4. How large is the sample? Larger samples give more precise estimates, but size alone does not fix bias. A biased sample of 10,000 is worse than an unbiased sample of 500.
5. What biases might be present? Think about selection bias, response bias, non-response bias, and survivorship bias. Consider who might be missing from the data and why.
6. What confounders might exist? If the study claims an association between two variables, think about what third variables could be creating or inflating that association.
7. Were ethical standards followed? Did participants give informed consent? Were vulnerable populations protected? Is the data being used in ways participants would reasonably expect?
8. Are the conclusions proportional to the evidence? A well-designed randomized experiment can support stronger conclusions than an observational study. A single study, no matter how well designed, provides weaker evidence than multiple studies with consistent findings.
This framework is not a formula. It is a habit of mind. The more you practice it, the better you will become at distinguishing studies that deserve your trust from studies that do not.
2.9 Looking Ahead
In Chapters 3 and 4, we will turn to the tools for describing what is in a dataset, using numbers and pictures. These tools may seem simpler than research design, but they depend on everything we have covered here. A beautiful histogram of a biased sample is still a picture of bias. A summary statistic calculated from confounded data summarizes the wrong thing. The methods in the next chapters are powerful, but only when applied to data that was collected thoughtfully.
Research design is not the glamorous part of statistics. It does not involve elegant formulas or impressive software. But it is the part that determines whether your analysis means anything at all.
2.10 Key Terms
- Observational study: A study in which the researcher observes and measures without intervening or assigning treatments.
- Experiment: A study in which the researcher deliberately assigns treatments to participants and compares outcomes.
- Randomized controlled experiment: An experiment in which participants are randomly assigned to treatment and control groups, considered the strongest design for establishing cause and effect.
- Quasi-experiment: A study that resembles an experiment but lacks true random assignment, often exploiting natural or policy-driven variation.
- A/B test: A randomized experiment, typically conducted in a digital environment, comparing two versions of something (a webpage, an email, an ad) to see which performs better.
- Treatment group: The group in an experiment that receives the intervention being studied.

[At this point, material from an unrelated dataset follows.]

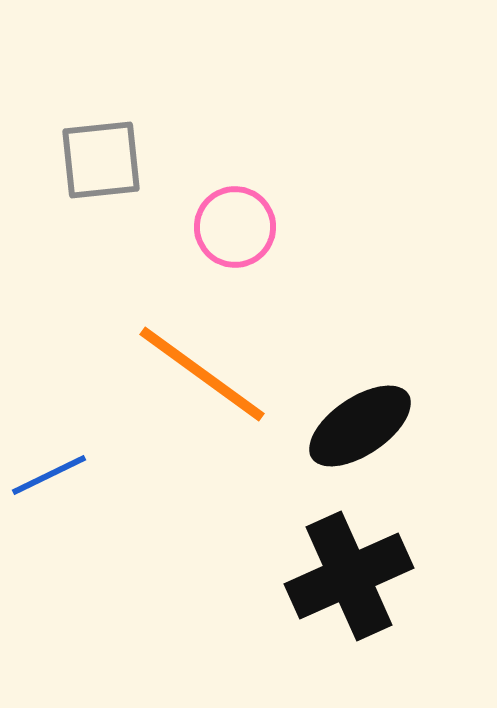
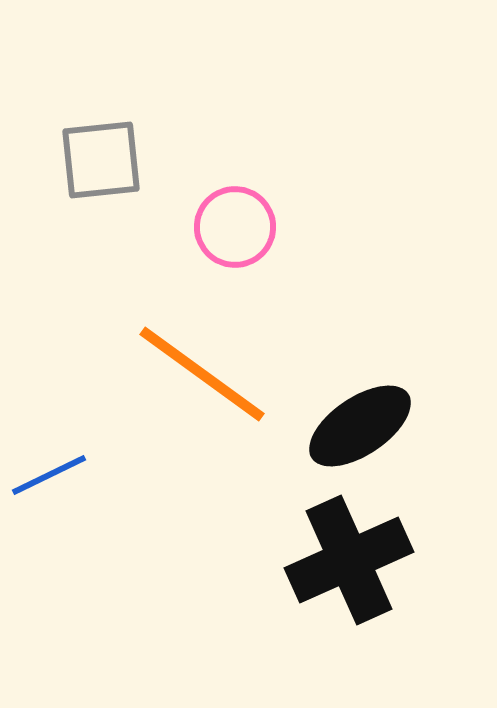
black cross: moved 16 px up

- Control group: The group in an experiment that does not receive the intervention, serving as a baseline for comparison.

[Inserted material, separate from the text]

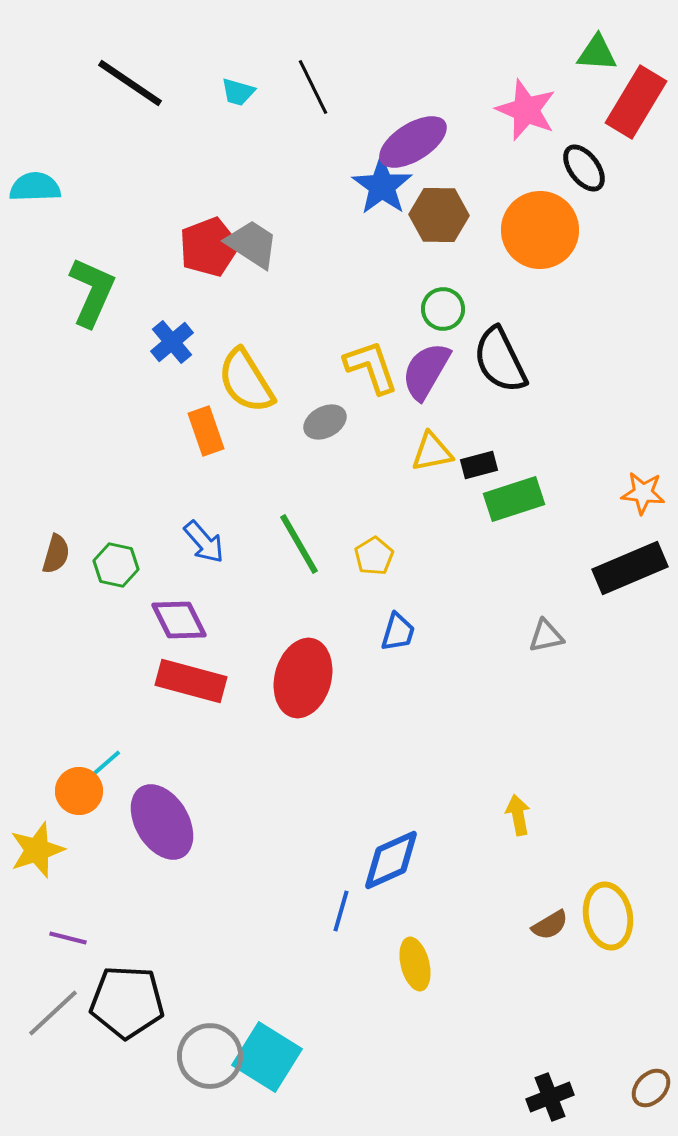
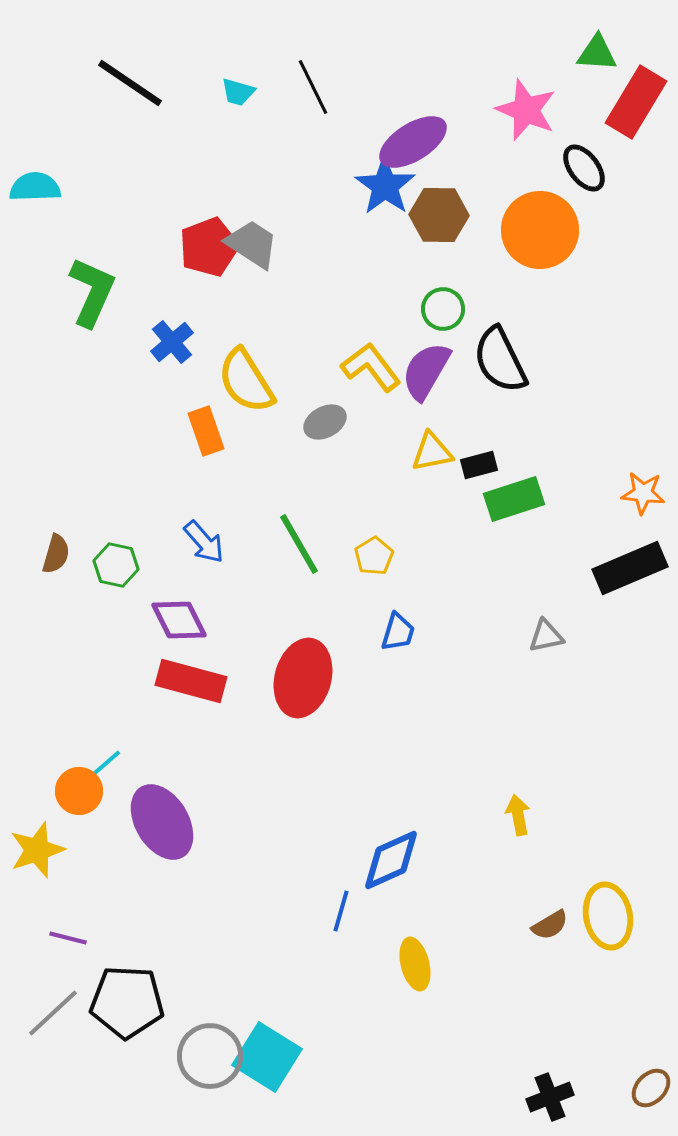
blue star at (382, 186): moved 3 px right
yellow L-shape at (371, 367): rotated 18 degrees counterclockwise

- Blinding: A design feature in which participants (single-blind) or both participants and researchers (double-blind) do not know who is in the treatment or control group.
- Simple random sampling: A sampling method in which every member of the population has an equal chance of being selected.
- Sampling frame: A complete list of the population from which a sample is drawn.
- Stratified sampling: A sampling method that divides the population into non-overlapping subgroups (strata) and samples from each stratum separately.
- Cluster sampling: A sampling method that randomly selects groups (clusters) from the population and includes all members of the selected clusters.
- Systematic sampling: A sampling method that selects every kth member from a list, starting at a randomly chosen point.
- Convenience sampling: A non-probability sampling method that uses whoever is easiest to reach.
- Bias: A systematic tendency for a method to produce results that deviate from the truth in a consistent direction.
- Selection bias: Bias arising from the way participants are chosen for a study, producing a sample that does not represent the population.
- Response bias: Bias arising from participants giving inaccurate answers, often due to social desirability, question wording, or question order.
- Non-response bias: Bias arising when people who do not participate in a study are systematically different from those who do.
- Survivorship bias: Bias arising from studying only the cases that passed through some selection or survival process, while ignoring those that did not.
- Social desirability bias: A specific form of response bias in which respondents over-report socially approved behaviors and under-report disapproved ones.
- Confounding variable (confounder): A variable that influences both the explanatory variable and the response variable, creating a misleading association between them.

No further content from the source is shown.